◆ What needs to be done: Your output should be the exact lines from the start of the data through the line containing "- materiały w", with no pictures.

◆ Information provided:
☆ ☆ ☆ ☆ ☆
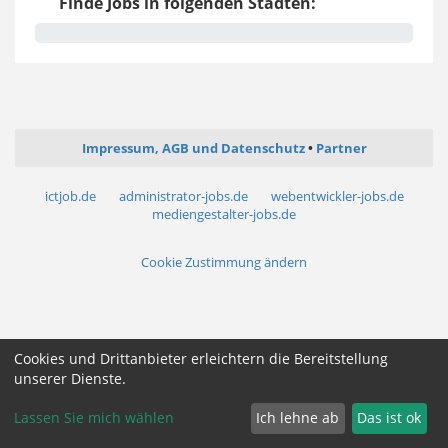
Finde Jobs in folgenden Städten:
Impressum, AGB und Datenschutz
Partner
ictjob.de
administrator-jobs.de
webentwickler-jobs.de
mediengestalter-jobs.de
Cookie Zustimmung ändern
Cookies und Drittanbieter erleichtern die Bereitstellung
unserer Dienste.
Lassen Sie mich wählen
Ich lehne ab
Das ist ok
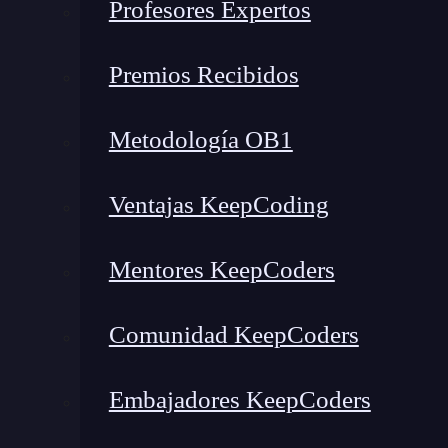
Profesores Expertos
Oracle Certified Professional (OCP) – Java SE 11 Developer
Oracle Certified Professional (OCP) – Java EE 7 Application Developer
Premios Recibidos
Spring Professional Certification
Conoce las 5 certificaciones 
Metodología OB1
Ventajas KeepCoding
Mentores KeepCoders
Comunidad KeepCoders
Embajadores KeepCoders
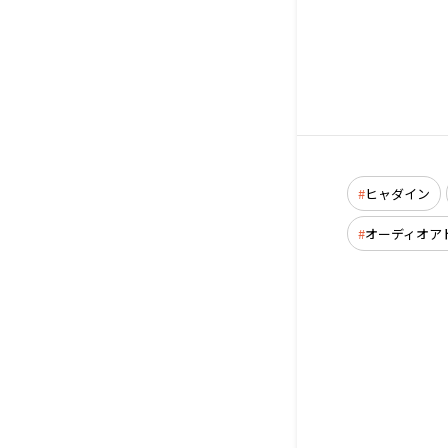
ヒャダイン
オーディオア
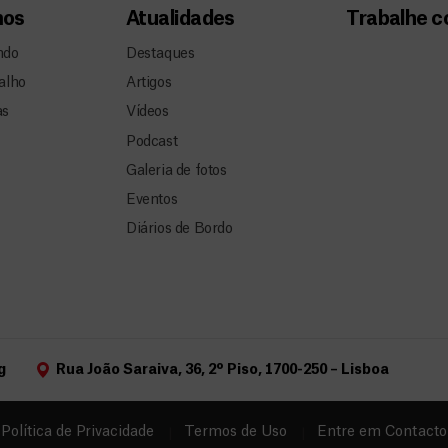
mos
Atualidades
Trabalhe 
ndo
Destaques
alho
Artigos
as
Vídeos
Podcast
Galeria de fotos
Eventos
Diários de Bordo
g
Rua João Saraiva, 36, 2º Piso, 1700-250 – Lisboa
Política de Privacidade
Termos de Uso
Entre em Contacto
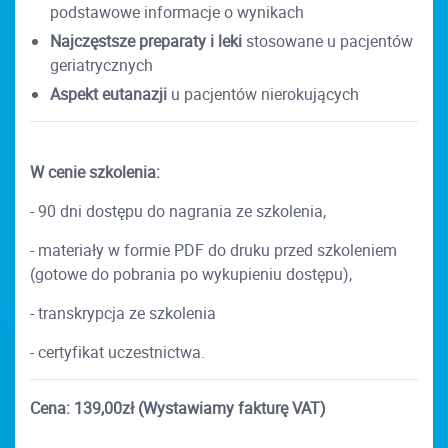
podstawowe informacje o wynikach
Najczęstsze preparaty i leki
stosowane u pacjentów
geriatrycznych
Aspekt eutanazji
u pacjentów nierokujących
W cenie szkolenia:
- 90 dni dostępu do nagrania ze szkolenia,
- materiały w formie PDF do druku przed szkoleniem
(gotowe do pobrania po wykupieniu dostępu),
- transkrypcja ze szkolenia
- certyfikat uczestnictwa.
Cena: 139,00zł (Wystawiamy fakturę VAT)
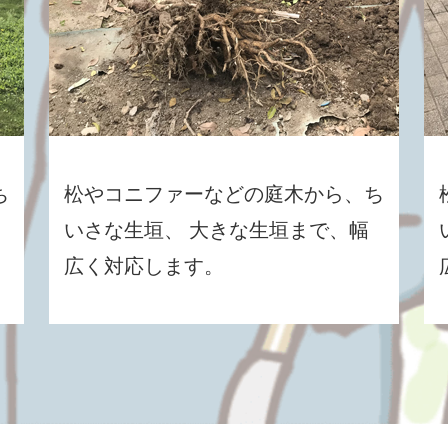
ち
松やコニファーなどの庭木から、ち
いさな生垣、 大きな生垣まで、幅
広く対応します。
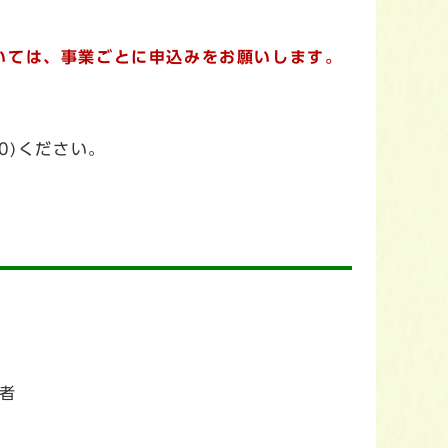
いては、事業ごとに申込みをお願いします。
0)ください。
護者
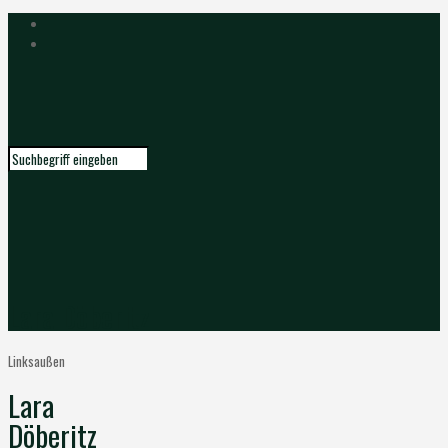
Lara Döberitz
Linksaußen
Lara
Döberitz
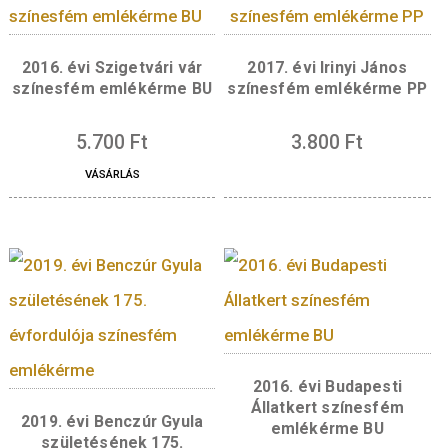
identitás erősítésében.
Előlap:
Az emlékérme előlapjának felső rész
gróf Széchenyi Antal és Barkóczy Zsuzsanna
nagycenki Széchenyi-kastély homlokzatán
található egyesített címerének ábrázolása lát
az ábrázolás alatti emelt síkú vízszintes sávb
Széchenyi család jelmondata – „SI DEUS PR
NOBIS QUIS CONTRA NOS?” – olvasható. Az
előlap szélén, lent, köriratban a
„MAGYARORSZÁG” felirat, fölötte, két vízszi
sorban az „5000” értékjelzés és a „FORINT” fe
valamint a „BP.” verdejel és a „2026” verési 
olvasható.
Hátlap:
A hátlapon, körvonallal határolt
középmezőben a nagycenki Széchenyi-kastél
műemléki együttese távlati képének ábrázol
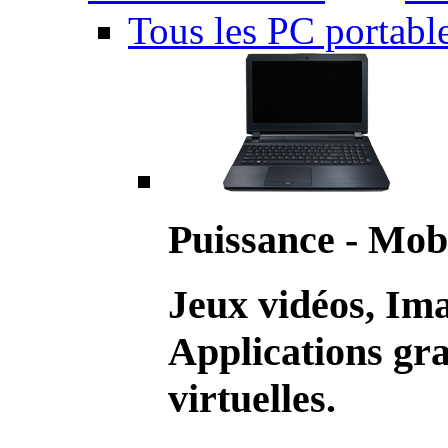
Tous les PC portabl
Puissance - Mobi
Jeux vidéos, Im
Applications gr
virtuelles.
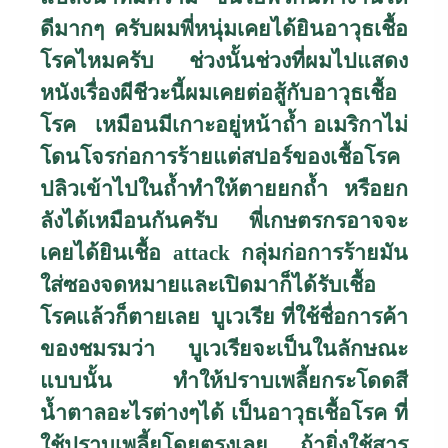
ดีมากๆ ครับผมพี่หนุ่มเคยได้ยินอาวุธเชื้อ
โรคไหมครับ ช่วงนั้นช่วงที่ผมไปแสดง
หนังเรื่องผีชีวะนี้ผมเคยต่อสู้กับอาวุธเชื้อ
โรค เหมือนมีเกาะอยู่หน้าถ้ำ อเมริกาไม่
โดนโจรก่อการร้ายแต่สปอร์ของเชื้อโรค
ปลิวเข้าไปในถ้ำทำให้ตายยกถ้ำ หรือยก
ลังได้เหมือนกันครับ พี่เกษตรกรอาจจะ
เคยได้ยินเชื้อ
attack
กลุ่มก่อการร้ายมัน
ใส่ซองจดหมายและเปิดมาก็ได้รับเชื้อ
โรคแล้วก็ตายเลย บูเวเรีย ที่ใช้ชื่อการค้า
ของชมรมว่า บูเวเรียจะเป็นในลักษณะ
แบบนั้น ทำให้ปราบเพลี้ยกระโดดสี
น้ำตาลอะไรต่างๆได้ เป็นอาวุธเชื้อโรค ที่
ใช้ปราบเพลี้ยโดยตรงเลย ถ้ายิ่งใช้สาร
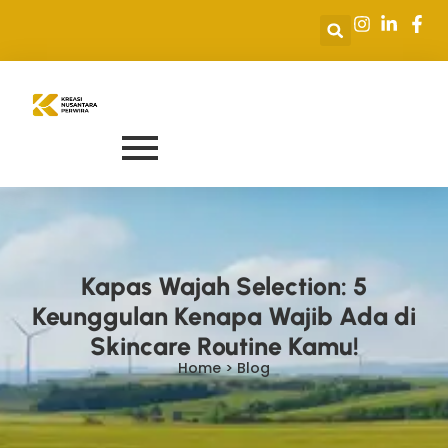
Kapas Wajah Selection: 5
Keunggulan Kenapa Wajib Ada di
Skincare Routine Kamu!
Home > Blog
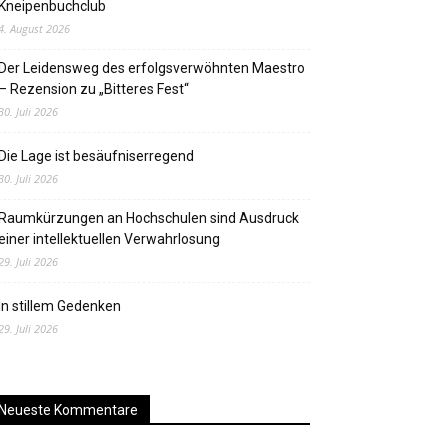
Kneipenbuchclub
4. August 2026
Der Leidensweg des erfolgsverwöhnten Maestro
– Rezension zu „Bitteres Fest“
30. Juli 2026
Die Lage ist besäufniserregend
30. Juli 2026
Raumkürzungen an Hochschulen sind Ausdruck
einer intellektuellen Verwahrlosung
29. Juli 2026
In stillem Gedenken
29. Juli 2026
Neueste Kommentare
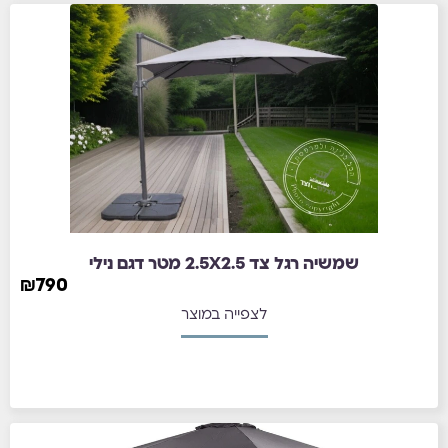
שמשיה רגל צד 2.5X2.5 מטר דגם נילי
₪
790
לצפייה במוצר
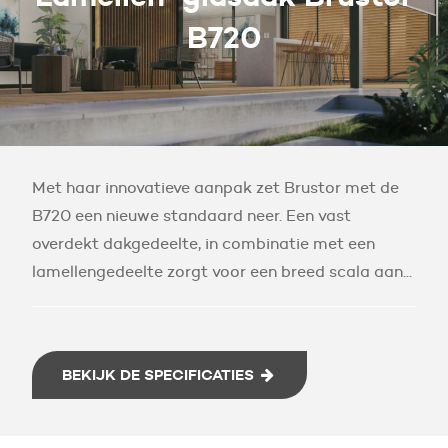
B720
Met haar innovatieve aanpak zet Brustor met de
B720 een nieuwe standaard neer. Een vast
overdekt dakgedeelte, in combinatie met een
lamellengedeelte zorgt voor een breed scala aan...
BEKIJK DE SPECIFICATIES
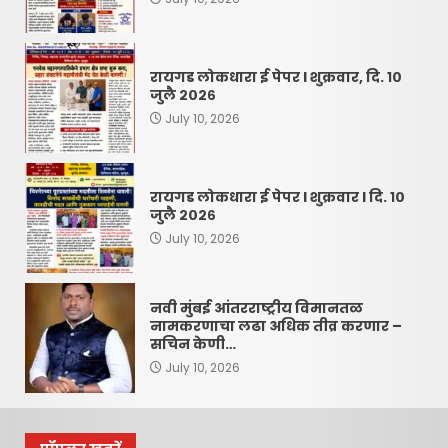
रायगड लोकधारा ई पेपर l शुक्रवार, दि. १०
जुलै २०२६
July 10, 2026
रायगड लोकधारा ई पेपर l शुक्रवार l दि. १०
जुलै २०२६
July 10, 2026
नवी मुंबई आंतरराष्ट्रीय विमानतळ
नामकरणाचा लढा अधिक तीव्र करणार –
सचिन केणी…
July 10, 2026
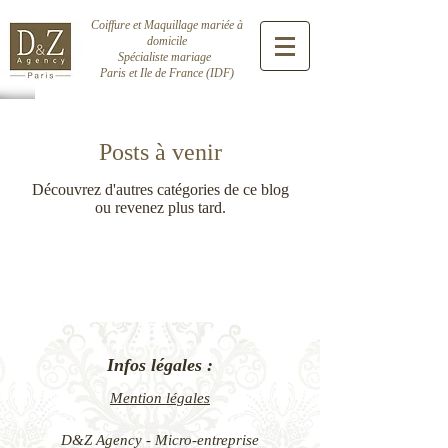
Coiffure et Maquillage mariée à
domicile
Spécialiste mariage
Paris et Ile de France (IDF)
Posts à venir
Découvrez d'autres catégories de ce blog
ou revenez plus tard.
Infos légales :
Mention légales
D&Z Agency - Micro-entreprise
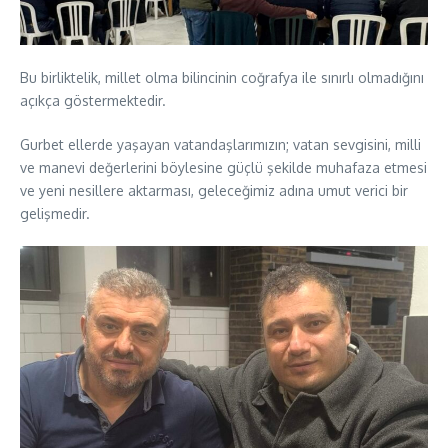
Bu birliktelik, millet olma bilincinin coğrafya ile sınırlı olmadığını
açıkça göstermektedir.
Gurbet ellerde yaşayan vatandaşlarımızın; vatan sevgisini, milli
ve manevi değerlerini böylesine güçlü şekilde muhafaza etmesi
ve yeni nesillere aktarması, geleceğimiz adına umut verici bir
gelişmedir.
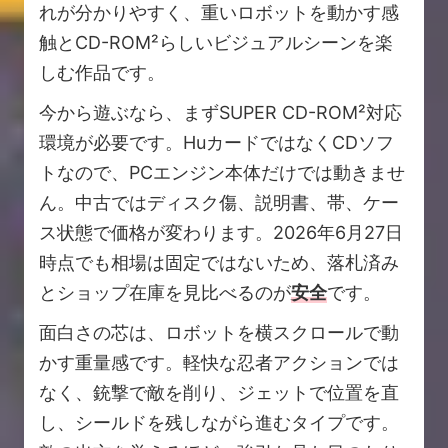
れが分かりやすく、重いロボットを動かす感
触とCD-ROM²らしいビジュアルシーンを楽
しむ作品です。
今から遊ぶなら、まずSUPER CD-ROM²対応
環境が必要です。HuカードではなくCDソフ
トなので、PCエンジン本体だけでは動きませ
ん。中古ではディスク傷、説明書、帯、ケー
ス状態で価格が変わります。2026年6月27日
時点でも相場は固定ではないため、落札済み
とショップ在庫を見比べるのが
安全
です。
面白さの芯は、ロボットを横スクロールで動
かす重量感です。軽快な忍者アクションでは
なく、銃撃で敵を削り、ジェットで位置を直
し、シールドを残しながら進むタイプです。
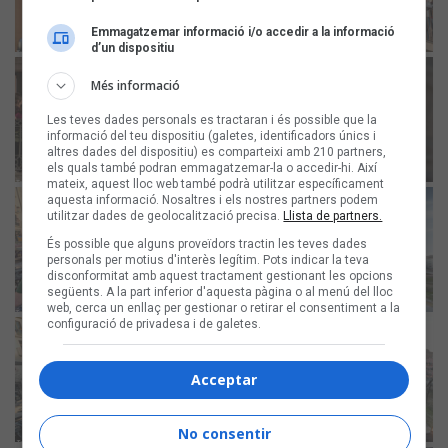
Emmagatzemar informació i/o accedir a la informació
d’un dispositiu
Més informació
Les teves dades personals es tractaran i és possible que la
informació del teu dispositiu (galetes, identificadors únics i
altres dades del dispositiu) es comparteixi amb 210 partners,
els quals també podran emmagatzemar-la o accedir-hi. Així
mateix, aquest lloc web també podrà utilitzar específicament
aquesta informació. Nosaltres i els nostres partners podem
utilitzar dades de geolocalització precisa.
Llista de partners.
És possible que alguns proveïdors tractin les teves dades
personals per motius d'interès legítim. Pots indicar la teva
disconformitat amb aquest tractament gestionant les opcions
següents. A la part inferior d'aquesta pàgina o al menú del lloc
web, cerca un enllaç per gestionar o retirar el consentiment a la
configuració de privadesa i de galetes.
Acceptar
No consentir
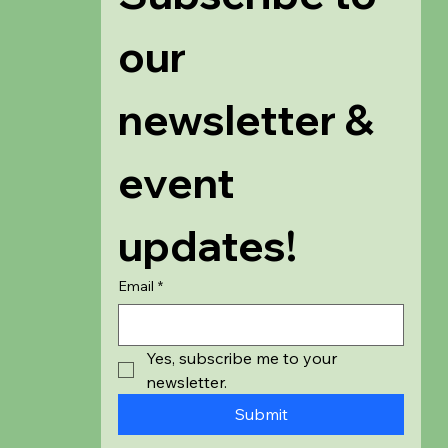
our 
newsletter & 
event 
updates!
Email
*
Yes, subscribe me to your 
newsletter.
Submit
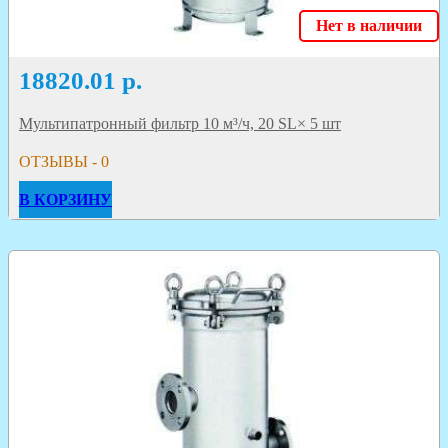
Нет в наличии
18820.01
р.
Мультипатронный фильтр 10 м³/ч, 20 SL× 5 шт
ОТЗЫВЫ - 0
В КОРЗИНУ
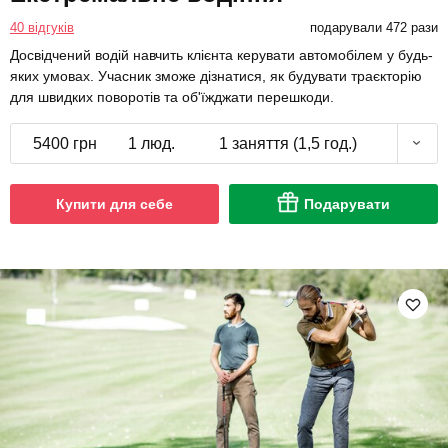
40 відгуків
подарували 472 рази
Досвідчений водій навчить клієнта керувати автомобілем у будь-
яких умовах. Учасник зможе дізнатися, як будувати траєкторію
для швидких поворотів та об'їжджати перешкоди.
5400 грн
1 люд.
1 заняття (1,5 год.)
Купити для себе
Подарувати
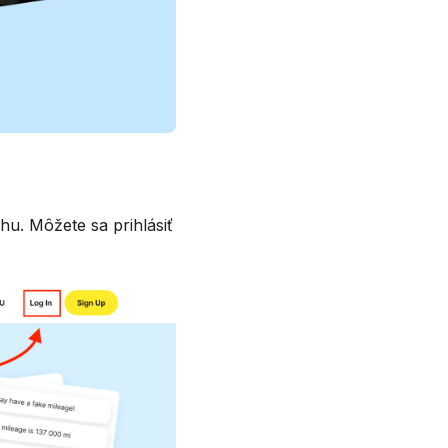
. Môžete sa prihlásiť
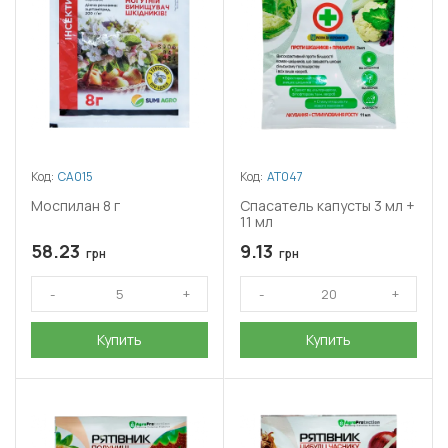
Код:
СА015
Код:
АТ047
Моспилан 8 г
Спасатель капусты 3 мл +
11 мл
58.23
9.13
грн
грн
Купить
Купить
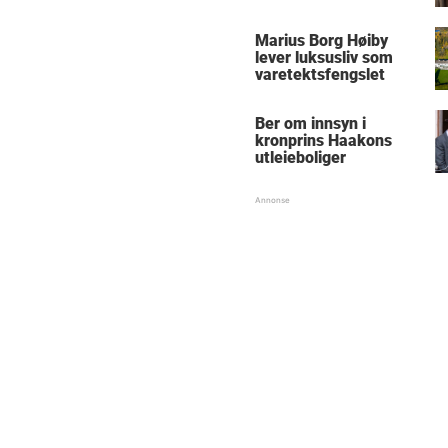
Marius Borg Høiby
lever luksusliv som
varetektsfengslet
Ber om innsyn i
kronprins Haakons
utleieboliger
☆ ☆ ☆ ☆ ☆
◆ Answer:
Finde Jobs in folgenden Städten:
Impressum, AGB und Datenschutz
Partner
ictjob.de
administrator-jobs.de
webentwickler-jobs.de
mediengestalter-jobs.de
Cookie Zustimmung ändern
Cookies und Drittanbieter erleichtern die Bereitstellung
unserer Dienste.
Lassen Sie mich wählen
Ich lehne ab
Das ist ok
Profesores Expertos
Oracle Certified Professional (OCP) – Java SE 11 Developer
Oracle Certified Professional (OCP) – Java EE 7 Application Developer
Premios Recibidos
Spring Professional Certification
Conoce las 5 certificaciones 
Metodología OB1
Ventajas KeepCoding
Mentores KeepCoders
Comunidad KeepCoders
Embajadores KeepCoders
ヒャダイン
オーディオア
mos
Atualidades
Trabalhe 
ndo
Destaques
alho
Artigos
as
Vídeos
Podcast
Galeria de fotos
Eventos
Diários de Bordo
g
Rua João Saraiva, 36, 2º Piso, 1700-250 – Lisboa
Política de Privacidade
Termos de Uso
Entre em Contacto
podstawowe informacje o wynikach
Najczęstsze preparaty i leki
stosowane u pacjentów
geriatrycznych
Aspekt eutanazji
u pacjentów nierokujących
W cenie szkolenia:
- 90 dni dostępu do nagrania ze szkolenia,
- materiały w formie PDF do druku przed szkoleniem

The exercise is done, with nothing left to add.